Die Zahl der #Passagiere am #Flughafen Berlin Brandenburg Willy Brandt (#BER) ist im März im Vergleich zum Februar 2021 leicht angestiegen. Im vergangenen Monat starteten und landeten 220.250 #Passagiere am BER. Damit wurden gut 73.000 Passagiere mehr als im Februar dieses Jahres abgefertigt. Gründe für die Zunahme sind der Ferienreiseverkehr und die Aufhebung von Reisewarnungen für bestimmte Urlaubsziele, beispielsweise Mallorca. Dennoch verharren die #Passagierzahlen ein Jahr nach Beginn der weltweiten Reisebeschränkungen aufgrund der Corona-Pandemie an allen deutschen Flughäfen weiterhin auf sehr niedrigem Niveau: Das #Passagieraufkommen am BER betrug im Vergleich zum März 2020 nur rund ein Fünftel. Im März des Vorkrisenjahres 2019 wurden an den damaligen Flughäfen #Schönefeld und #Tegel noch knapp drei Millionen Passagiere abgefertigt.

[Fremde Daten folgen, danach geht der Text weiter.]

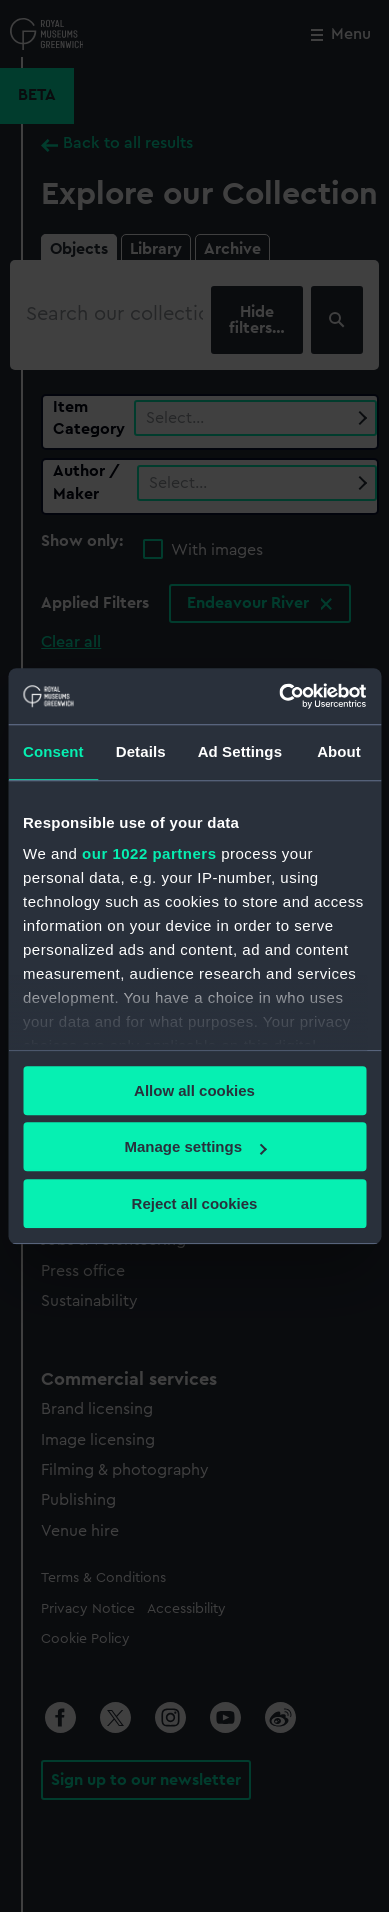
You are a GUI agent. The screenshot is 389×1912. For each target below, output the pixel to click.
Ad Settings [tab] (240, 751)
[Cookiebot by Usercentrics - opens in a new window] (279, 696)
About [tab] (339, 751)
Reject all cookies (195, 1203)
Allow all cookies (194, 1090)
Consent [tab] (53, 751)
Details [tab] (141, 751)
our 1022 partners (149, 853)
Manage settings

Im vergangenen März wurden am BER rund 4.000 Flugbewegungen gezählt. Im Vergleich dazu starteten und landeten im März 2020 noch rund 13.000 Maschinen an den Flughäfen Schönefeld und Tegel. Im März 2019 waren es mehr als 23.000.

In den #Frachtanlagen des BER wurden im vergangenen Monat etwa 1.900 Tonnen umgeschlagen. Das sind rund 400 Tonnen mehr als im Februar dieses Jahres. Bei der #Luftfracht ist der Rückgang im Vergleich zum Vorjahresmonat März 2020 deutlich geringer und beträgt nur 18,2 Prozent. Im März 2020 waren es 2.300 Tonnen Luftfracht, im März 2019 rund 2.800 Tonnen Luftfracht.

Engelbert Lütke Daldrup, Vorsitzender der Geschäftsführung der Flughafen Berlin Brandenburg GmbH: „Das gesteigerte Interesse an Flügen nach Mallorca unmittelbar nach Aufhebung der Quarantäneregelung spricht für eine hohe aufgestaute Reisebereitschaft. Die Menschen wollen in den Urlaub fliegen. Sie nehmen dafür auch coronabedingte Auflagen wie eine Testpflicht vor dem Abflug in Kauf. Das ist ein Zeichen dafür, dass sich der Flugverkehr mit einer schlüssigen Test- und Hygienestrategie allmählich wieder erholen kann.“

Den Verkehrsbericht März 2021 mit den endgültigen Zahlen finden Sie Ende des Monats online.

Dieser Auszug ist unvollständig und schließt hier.